Effect of contract terms

The parties can agree to different terms in their contract but:

  • customers who are public bodies cannot contract out of the above rules;
  • although payment schedules providing for payment by installments are permitted, any other payment period agreed can only exceed 60 days if it is:
    • a. expressly agreed; and
    • b. not “grossly unfair” to the supplier;
  • any acceptance period specified can only exceed 30 days from receipt of the goods or services if it is:
    • a. expressly agreed; and
    • b. not “grossly unfair” to the supplier;
  • any contract term will be unenforceable or give rise to a damages claim if it tries to:
    • a. exclude the supplier’s right to interest or to recover compensation for late payment; or
    • b. otherwise vary the above rules relating to time for payment, interest or late payment compensation in a way which is grossly unfair to the supplier.

There are two concepts that will undoubtedly give rise to uncertainty for the parties when looking at contracts:

  • When is a term “expressly agreed”? If there is a negotiated contract, it will clearly be “express”, but the big question is where a customer’s purchase order refers to standard terms which try to vary the rules.

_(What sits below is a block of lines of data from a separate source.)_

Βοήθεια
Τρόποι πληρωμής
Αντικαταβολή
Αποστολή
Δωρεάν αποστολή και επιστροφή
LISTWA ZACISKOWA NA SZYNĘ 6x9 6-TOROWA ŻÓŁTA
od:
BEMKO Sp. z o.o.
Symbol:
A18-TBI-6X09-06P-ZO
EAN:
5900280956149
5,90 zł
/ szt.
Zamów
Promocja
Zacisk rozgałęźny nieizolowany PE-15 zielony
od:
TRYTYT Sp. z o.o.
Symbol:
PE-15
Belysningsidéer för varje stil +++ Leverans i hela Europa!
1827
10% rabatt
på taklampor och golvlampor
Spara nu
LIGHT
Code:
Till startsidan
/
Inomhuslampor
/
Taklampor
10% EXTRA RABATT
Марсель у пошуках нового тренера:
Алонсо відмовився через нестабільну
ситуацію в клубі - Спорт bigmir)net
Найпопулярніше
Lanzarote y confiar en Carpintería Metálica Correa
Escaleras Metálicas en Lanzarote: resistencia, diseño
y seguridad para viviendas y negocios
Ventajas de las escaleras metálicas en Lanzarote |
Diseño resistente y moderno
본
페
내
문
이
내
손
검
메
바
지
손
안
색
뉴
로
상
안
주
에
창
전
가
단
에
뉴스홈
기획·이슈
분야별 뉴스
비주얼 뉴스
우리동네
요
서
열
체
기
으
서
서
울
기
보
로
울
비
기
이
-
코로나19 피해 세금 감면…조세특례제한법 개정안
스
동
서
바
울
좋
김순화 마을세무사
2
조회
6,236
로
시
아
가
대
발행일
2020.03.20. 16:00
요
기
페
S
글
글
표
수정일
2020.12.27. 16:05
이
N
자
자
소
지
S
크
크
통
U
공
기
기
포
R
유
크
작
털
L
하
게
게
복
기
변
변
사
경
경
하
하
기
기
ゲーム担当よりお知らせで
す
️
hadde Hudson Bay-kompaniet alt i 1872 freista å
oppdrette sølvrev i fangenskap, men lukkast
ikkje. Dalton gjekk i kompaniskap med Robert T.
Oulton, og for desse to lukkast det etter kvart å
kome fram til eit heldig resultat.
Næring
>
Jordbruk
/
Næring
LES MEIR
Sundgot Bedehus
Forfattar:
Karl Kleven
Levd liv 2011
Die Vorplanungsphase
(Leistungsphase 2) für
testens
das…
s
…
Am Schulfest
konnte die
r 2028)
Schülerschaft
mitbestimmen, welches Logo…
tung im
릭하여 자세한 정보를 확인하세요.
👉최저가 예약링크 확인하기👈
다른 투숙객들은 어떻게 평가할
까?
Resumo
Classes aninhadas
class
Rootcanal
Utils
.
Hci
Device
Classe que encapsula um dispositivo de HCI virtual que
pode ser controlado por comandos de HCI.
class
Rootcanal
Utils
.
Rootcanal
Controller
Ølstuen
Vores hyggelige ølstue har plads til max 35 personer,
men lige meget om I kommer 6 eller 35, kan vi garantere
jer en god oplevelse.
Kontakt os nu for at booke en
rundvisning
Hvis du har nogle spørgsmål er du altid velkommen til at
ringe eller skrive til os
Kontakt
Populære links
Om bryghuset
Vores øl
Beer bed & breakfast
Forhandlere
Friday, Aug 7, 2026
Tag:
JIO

The UK legislation may contain some further stipulations about what will or will not be sufficient and may well provide that standard terms fall outside what can be regarded as “express”.
  • When would a term be “grossly unfair” to the supplier? The current UK law already allows the court to strike out “contracting out” where it does not satisfy a test of “reasonableness” and we can expect this approach to continue. The Directive does, however, identify some factors to take into account, although the list is not particularly illuminating:
    • a. any “gross deviation” from “good commercial practice contrary to good faith and fair dealing”;
    • b. the nature of the product or service;
    • c. whether the customer has an objective reason to deviate from the rules.

Territorial issues

It is likely that the current rules regarding contracts with a non UK element will remain in place. The current rules apply to all contracts governed by English law, unless English law only applies because it is stipulated in the contract and otherwise the law of a non UK jurisdiction would apply. Of course, if that other jurisdiction is in the EU, the same rules will still apply in any event.

What should you do now?

This will apply to virtually every business in the UK: (a) as a customer – purchaser of goods or services; or (b) (except for businesses only handling consumer sales) as a supplier.

It is unlikely to apply to contracts concluded before 16 March, but will automatically apply to those concluded after that date, including, we suspect, new orders under an existing framework contract.

As a customer, you should watch out for the credit terms that you require from your suppliers. If the terms extend beyond 30 days from receipt of invoice, this would in many cases take you outside the rules, and certainly anything pushing payment beyond 60 days would do so, so any terms need to be justifiable as reasonable and should be expressly accepted by the supplier. Clauses in terms which exclude the operation of the existing late payments legislation should be removed, and you need to remember that a supplier could claim interest and compensation for late payment regardless of the contract terms.

As a supplier, these rules will not alter the imbalance, in practice, that most suppliers do not want to upset or offend valued customers by claiming sums over and above the invoice amount, especially when they have been paid (however late). But these rules should help to pressurise recalcitrant customers and remove further contractual obstacles to quick payment and the recovery of genuine compensation for late payment.

Eddie Powell, Partner, Fladgate LLP (epowell@fladgate.com)

Alan Wetterhahn, Associate, Fladgate LLP (awetterhahn@fladgate.com)


(1) Directive 2011/7/EU of 16 February 2011 on combating late payment in commercial transactions.

(2) The Late Payment of Commercial Debts (Interest) Act 1998 (as amended).